What to do:
The records that follow are to be given again exactly. Do not carry over any image.

┄┄┄┄┄┄┄┄┄┄

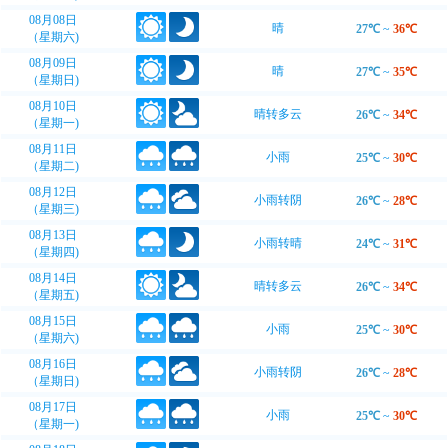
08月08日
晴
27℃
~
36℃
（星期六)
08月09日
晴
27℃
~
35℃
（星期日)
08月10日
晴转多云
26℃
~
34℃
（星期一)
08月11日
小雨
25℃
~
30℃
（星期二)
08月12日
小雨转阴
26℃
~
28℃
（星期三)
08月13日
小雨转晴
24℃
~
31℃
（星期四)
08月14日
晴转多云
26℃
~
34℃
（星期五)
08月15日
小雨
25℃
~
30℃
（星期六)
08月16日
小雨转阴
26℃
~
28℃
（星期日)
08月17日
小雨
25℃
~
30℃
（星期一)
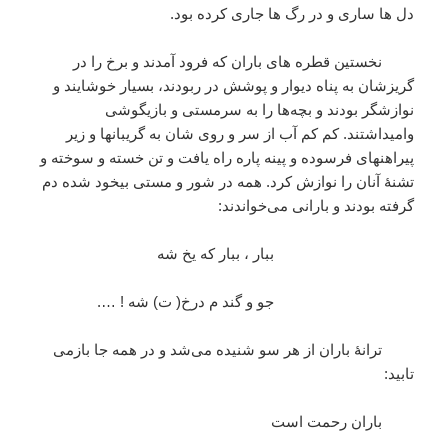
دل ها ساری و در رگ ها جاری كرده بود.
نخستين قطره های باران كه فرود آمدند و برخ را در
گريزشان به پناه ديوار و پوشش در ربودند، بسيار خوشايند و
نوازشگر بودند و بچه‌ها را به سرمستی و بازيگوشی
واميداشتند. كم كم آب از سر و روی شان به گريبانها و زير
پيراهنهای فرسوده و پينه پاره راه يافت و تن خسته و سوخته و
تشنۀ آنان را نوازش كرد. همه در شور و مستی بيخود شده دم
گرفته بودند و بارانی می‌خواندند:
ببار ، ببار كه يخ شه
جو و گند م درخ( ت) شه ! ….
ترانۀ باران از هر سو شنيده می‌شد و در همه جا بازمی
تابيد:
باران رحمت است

┄┄┄┄┄┄┄┄┄┄

Answer:
08月08日
晴
27℃
~
36℃
（星期六)
08月09日
晴
27℃
~
35℃
（星期日)
08月10日
晴转多云
26℃
~
34℃
（星期一)
08月11日
小雨
25℃
~
30℃
（星期二)
08月12日
小雨转阴
26℃
~
28℃
（星期三)
08月13日
小雨转晴
24℃
~
31℃
（星期四)
08月14日
晴转多云
26℃
~
34℃
（星期五)
08月15日
小雨
25℃
~
30℃
（星期六)
08月16日
小雨转阴
26℃
~
28℃
（星期日)
08月17日
小雨
25℃
~
30℃
（星期一)
دل ها ساری و در رگ ها جاری كرده بود.
نخستين قطره های باران كه فرود آمدند و برخ را در
گريزشان به پناه ديوار و پوشش در ربودند، بسيار خوشايند و
نوازشگر بودند و بچه‌ها را به سرمستی و بازيگوشی
واميداشتند. كم كم آب از سر و روی شان به گريبانها و زير
پيراهنهای فرسوده و پينه پاره راه يافت و تن خسته و سوخته و
تشنۀ آنان را نوازش كرد. همه در شور و مستی بيخود شده دم
گرفته بودند و بارانی می‌خواندند:
ببار ، ببار كه يخ شه
جو و گند م درخ( ت) شه ! ….
ترانۀ باران از هر سو شنيده می‌شد و در همه جا بازمی
تابيد:
باران رحمت است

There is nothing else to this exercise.